Each ear cup swivels around by 90 degrees, increasing portability. Unlike some on-ear headphones, the arms don’t fold down completely so although they’re lighter and less bulky than most supra-aural sets, the HD 220 Originals’ portability is somewhat limited. They come supplied with a rather natty blue and white pouch, which – in our opinion – shows off the blue and white colour scheme much better than the headphones themselves.
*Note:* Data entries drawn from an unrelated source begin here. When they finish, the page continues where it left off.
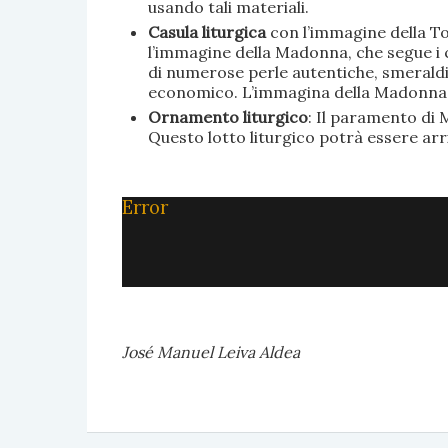
usando tali materiali.
Casula liturgica
con l’immagine della To
l’immagine della Madonna, che segue i c
di numerose perle autentiche, smeraldi, 
economico. L’immagina della Madonna è 
Ornamento liturgico
: Il paramento di M
Questo lotto liturgico potrà essere ar
Error
José Manuel Leiva Aldea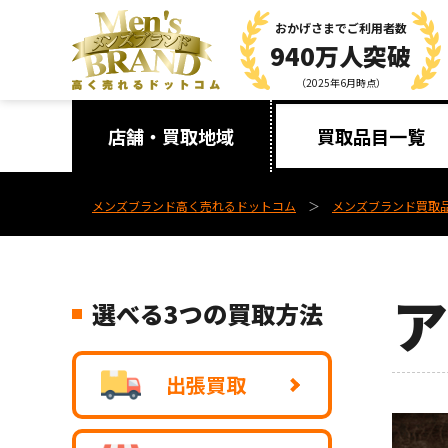
おかげさまで
ご利用者数
940万人突破
（2025年6月時点）
店舗・買取地域
買取品目一覧
メンズブランド高く売れるドットコム
メンズブランド買取
選べる3つの買取方法
出張買取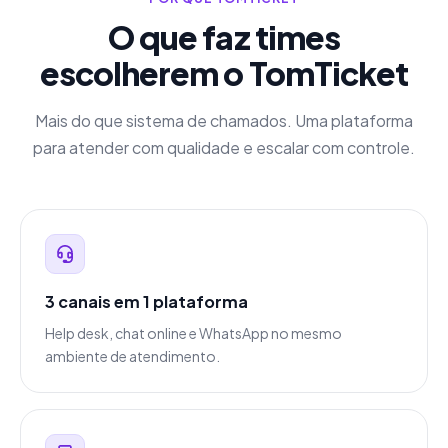
O que faz times
escolherem o TomTicket
Mais do que sistema de chamados. Uma plataforma
para atender com qualidade e escalar com controle.
3 canais em 1 plataforma
Help desk, chat online e WhatsApp no mesmo
ambiente de atendimento.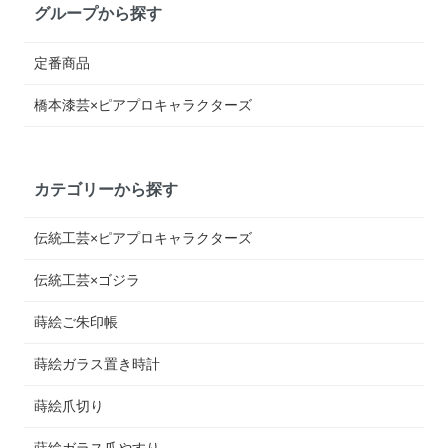
グループから探す
定番商品
橋本漆芸×ピアプロキャラクターズ
カテゴリーから探す
伝統工芸×ピアプロキャラクターズ
伝統工芸×ゴジラ
蒔絵ご朱印帳
蒔絵ガラス置き時計
蒔絵爪切り
蒔絵ガラス爪やすり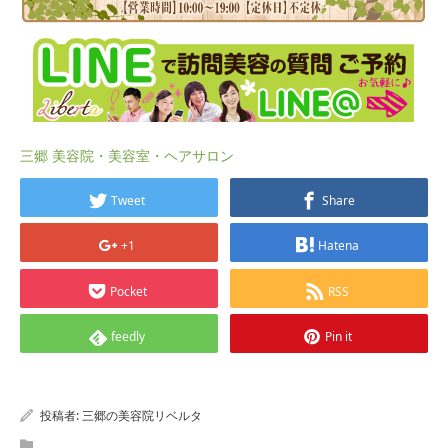
三郷 美容院・美容室・ヘアサロン
Tweet
Share
+1
Hatena
Pocket
RSS
feedly
Pin it
投稿者:
三郷の美容院リベルタ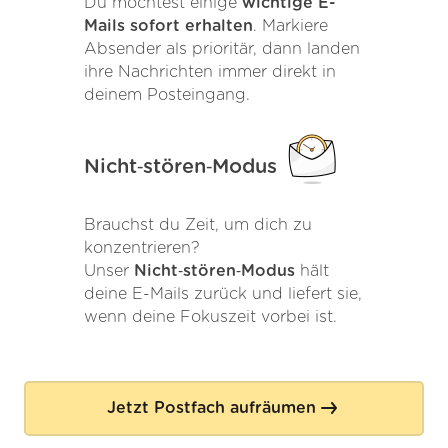
Du möchtest einige
wichtige E-
Mails sofort erhalten
. Markiere
Absender als prioritär, dann landen
ihre Nachrichten immer direkt in
deinem Posteingang.
Nicht‑stören‑Modus
Brauchst du Zeit, um dich zu
konzentrieren?
Unser
Nicht‑stören‑Modus
hält
deine E-Mails zurück und liefert sie,
wenn deine Fokuszeit vorbei ist.
Jetzt Postfach aufräumen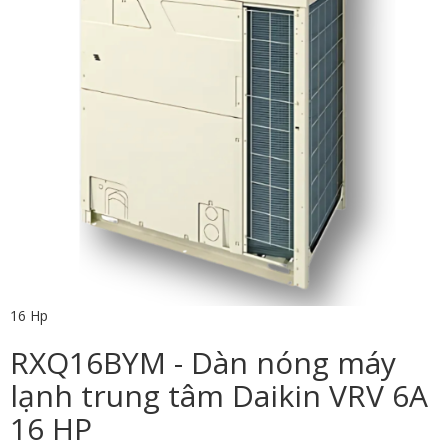
16 Hp
RXQ16BYM - Dàn nóng máy
lạnh trung tâm Daikin VRV 6A
16 HP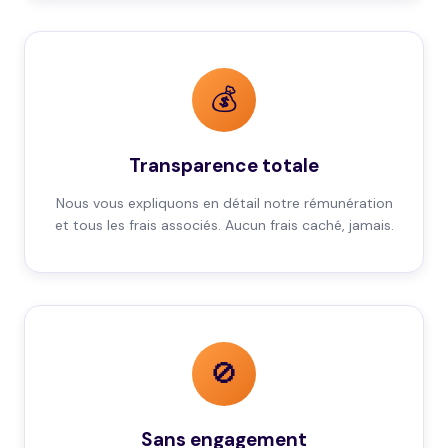
💰
Transparence totale
Nous vous expliquons en détail notre rémunération
et tous les frais associés. Aucun frais caché, jamais.
🚫
Sans engagement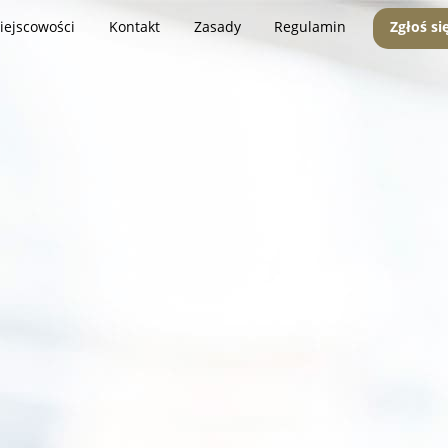
iejscowości
Kontakt
Zasady
Regulamin
Zgłoś si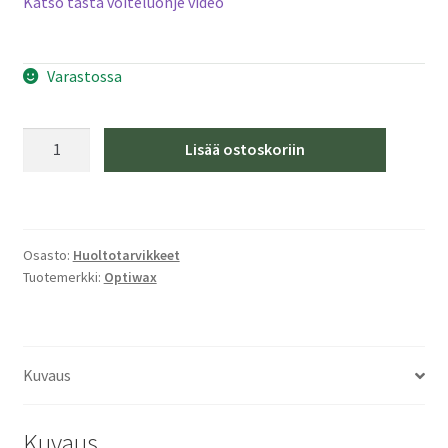
Katso tästä voiteluohje video
Varastossa
Optiwax
Lisää ostoskoriin
Glide
Tape
Eco
Wide
Osasto:
Huoltotarvikkeet
10m
Tuotemerkki:
Optiwax
määrä
Kuvaus
Kuvaus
Sennheiser HD220 Originals

This is perhaps our key gripe with the Sennheiser HD 220 Originals. Over the last few weeks, we’ve been wearing them about town, on the way to work and so on – yet we’ve never quite gotten over the embarrassment factor that comes with seeing your bonce adorned with a pair of bright white and blue headphones whenever faced with a reflective surface. Perhaps it’s the influence of Narcissus talking, but we do urge you to make sure you’re a-ok with the bright colour scheme of these headphones before picking them over the more sober-looking HD 218 or HD 228.

The all-plastic construction doesn’t feel super-strong, but shows no signs of wear thus far. It does seem a cut below the metal-and-plastic construction of the wonderfully cheap MEElectronics HT-21 though.

Sennheiser HD220 Originals

Pleather (plastic leather) often causes ear overheating, but the design of the HD 220 Originals is comfy enough for listening sessions of several hours. Behind the pleather covering of the earpiece is a foam pad that rests on your ear. The sound passes through a mesh circle within the pleather cover – this is naturally the bit that needs to be over your ear canal to get the correct sound, and sound isolation.

While the sound doesn’t fall apart as badly as some other on-ear headphones when they’re not placed perfectly on your ears, sound isolation does. With the correct seal around the mesh circle, we found the HD 220 Originals’ isolating enough to use on public transport – crucially without disturbing nearby passengers with ‘yer bangin’ tunes. Leave them resting on the wrong part of your ear and you’ll be able to hear the conversations, sneezes and snuffles of people nearby all too well.

They’re closed-back headphones, so virtually the only sound that’ll leak out is from the front of each speaker rather than the back. Isolation is superior with IEM earphones that use rubber tips, so if you’re planning on walking past roadworks daily or taking the London tube and can face having an earpiece jammed down your ear canal, consider an alternative like the Sennheiser CX310 Originals. Or one of the dozens of other great IEM pairs available.